I’ve been quite free with talking to people about living the car and traveling. During the pledge drives we have over a hundred volunteers come into the station, some who already know and asked about the car from the last pledge drive. I enjoy talking about the car, what I’ve done to it, and what it’s like living in it (if I didn’t I wouldn’t have started up this website). I’m more than happy to show people the website and if time permits, the car itself. In short, pretty much anyone who knows me knows I live in a car. Those who don’t just haven’t been around when the topic came up.

A little while back, someone who I don’t know really well, but who I see on a fairly regular basis made reference to my “situation.” It took me a minute to figure out what this person meant. At first I thought they were referring to the fact that I keep coming and going. Spending a month or so in LA and then two months on the road. Then it dawned on me that “my situation” is just that I live my car. As if it’s something too horrible to actually name; it must be hidden behind the phrase “your situation” like it’s the 1950′s and I’m unwed and pregnant.

On the whole, I get mostly positive reactions when I tell people I live in my car. (Many are very amused, but they’re willing to accept it.) This comment made me wonder if perhaps I’m just seeing what I want to see, or people are smiling and humoring me on the outside, but inside are thinking: “That poor, poor girl. How sad it is that she must suffer the horrors of having to shower at the gym.

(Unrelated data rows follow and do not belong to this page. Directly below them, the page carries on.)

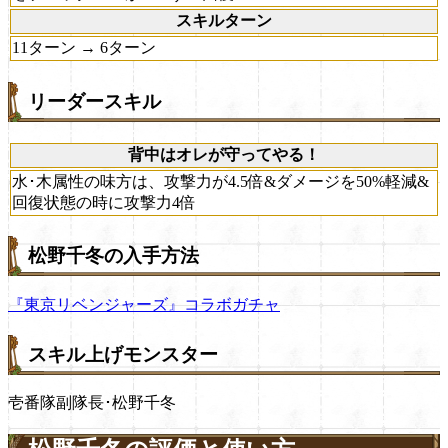
スキルターン
11ターン → 6ターン
リーダースキル
背中はオレが守ってやる！
水･木属性の味方は、攻撃力が4.5倍&ダメージを50%軽減&
回復状態の時に攻撃力4倍
松野千冬の入手方法
『東京リベンジャーズ』コラボガチャ
スキル上げモンスター
壱番隊副隊長･松野千冬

If only there were something I could do so that she could experience the joys of outrageous rent and a 90 minute commute.”

Maybe I haven’t actually been doing a very good job at getting across the point that this is exactly the situation I WANT to be in.

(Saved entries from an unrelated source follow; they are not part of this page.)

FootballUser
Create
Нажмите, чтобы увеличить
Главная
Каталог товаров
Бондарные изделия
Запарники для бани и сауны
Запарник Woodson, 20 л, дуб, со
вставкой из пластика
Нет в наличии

This got me wondering why it is that vandwelling might even need to be defended? When I tell someone with a big smile on my face that I live in a car why might they ever consider that I’m actually miserable and just trying to put a good spin on it?

I want to make it clear that 95% of the people I talk to about vandwelling think it’s awesome even if it’s something they’d never consider doing themselves. In this post though I’m trying to figure out what’s going on in the minds of the other 5%.

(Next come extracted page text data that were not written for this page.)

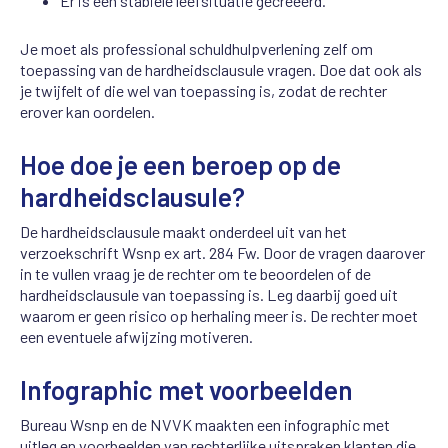
Er is een stabiele leefsituatie gecreëerd.
Je moet als professional schuldhulpverlening zelf om
toepassing van de hardheidsclausule vragen. Doe dat ook als
je twijfelt of die wel van toepassing is, zodat de rechter
erover kan oordelen.
Hoe doe je een beroep op de
hardheidsclausule?
De hardheidsclausule maakt onderdeel uit van het
verzoekschrift Wsnp ex art. 284 Fw. Door de vragen daarover
in te vullen vraag je de rechter om te beoordelen of de
hardheidsclausule van toepassing is. Leg daarbij goed uit
waarom er geen risico op herhaling meer is. De rechter moet
een eventuele afwijzing motiveren.
Infographic met voorbeelden
Bureau Wsnp en de NVVK maakten een infographic met
uitleg en voorbeelden van rechterlijke uitspraken klanten die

Earlier this year my brother spent a month and a half wandering around New Zealand. He carried all he needed in a backpack, hitched rides, slept in campgrounds or on the sofas of people he just met, or sometimes just spent the night the city park. He had no itinerary and no paying job, but it didn’t matter.

Talking about our travels with other people, he and I might get the some questions about logistics or safety, but his travels are not something that would be discussed in hushed and secretive tones. Part of it, of course, is just the portrayal in the media of people who live in vans or cars. (Cue Chris Farley.)

I suppose that does make some sense, backpacking around the world is not something that people are often “forced” to do, while moving into a car or a van is more often than not something done out of economic necessity. Not for me, but usually.

So I suppose backpacking around the world is not really a fair comparison.

Well, what about an RV then? If I were traveling the country in an RV I doubt I would get this reaction. I would argue that traveling in my car isn’t all that different than traveling RV. What is it about the existence of a bathroom that makes that type of travel more acceptable?

Perhaps it’s because I’m not traveling full-time yet. The person who’s comment started me off on this train of thought only sees me while I’m in LA working. During that time I’m staying put. Maybe this is the big difference between traveling in a van/car and living in a van/car. Traveling is acceptable, living is not.

Because as we all know, (from tv shows and such), people who are living in vehicles do so only because they have no other choice. And so of course some people will assume that must be the case for me as well.

Inexplicably, this has not translated into people offering to buy me lunch. Perhaps they think I’d be insulted. (Really, it’s ok. Insult away.)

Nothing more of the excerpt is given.